(Entries shown)

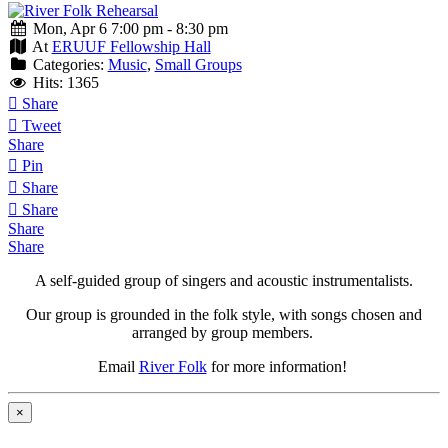
Mon, Apr 6 7:00 pm - 8:30 pm
At
ERUUF Fellowship Hall
Categories:
Music
,
Small Groups
Hits: 1365
Share
Tweet
Share
Pin
Share
Share
Share
Share
A self-guided group of singers and acoustic instrumentalists.
Our group is grounded in the folk style, with songs chosen and
arranged by group members.
Email
River Folk
for more information!
×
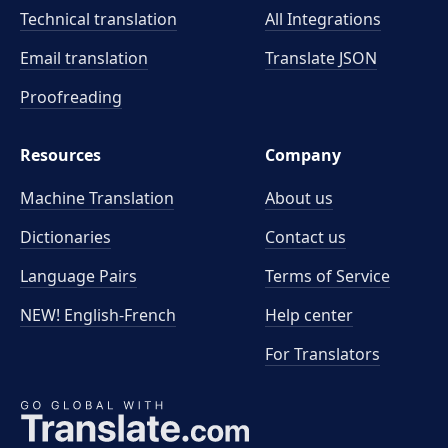
Technical translation
All Integrations
Email translation
Translate JSON
Proofreading
Resources
Company
Machine Translation
About us
Dictionaries
Contact us
Language Pairs
Terms of Service
NEW! English-French
Help center
For Translators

(End Entries shown)

* **What to do**
From the line containing "arranged by group members." to the end of the data above, give those lines again verbatim, with both endpoints included and no images.

* **Output for this task**
arranged by group members.
Email
River Folk
for more information!
×
Technical translation
All Integrations
Email translation
Translate JSON
Proofreading
Resources
Company
Machine Translation
About us
Dictionaries
Contact us
Language Pairs
Terms of Service
NEW! English-French
Help center
For Translators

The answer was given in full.